Your job is to report every line of the entries that has "Perillo".

Saved data entries:
* * *
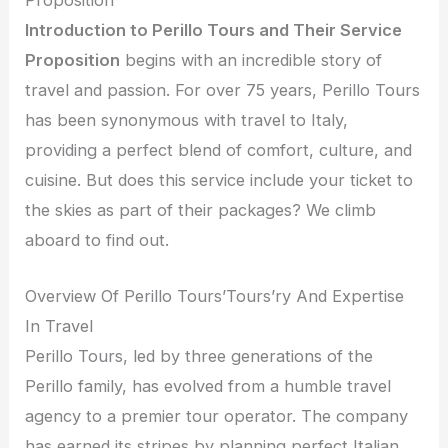
Introduction to Perillo Tours and Their Service
Proposition
begins with an incredible story of
travel and passion. For over 75 years, Perillo Tours
has been synonymous with travel to Italy,
providing a perfect blend of comfort, culture, and
cuisine. But does this service include your ticket to
the skies as part of their packages? We climb
aboard to find out.
Overview Of Perillo Tours’Tours’ry And Expertise
In Travel
Perillo Tours, led by three generations of the
Perillo family, has evolved from a humble travel
agency to a premier tour operator. The company
has earned its stripes by planning perfect Italian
* * *
TASK RESPONSE:
Introduction to Perillo Tours and Their Service
travel and passion. For over 75 years, Perillo Tours
Overview Of Perillo Tours’Tours’ry And Expertise
Perillo Tours, led by three generations of the
Perillo family, has evolved from a humble travel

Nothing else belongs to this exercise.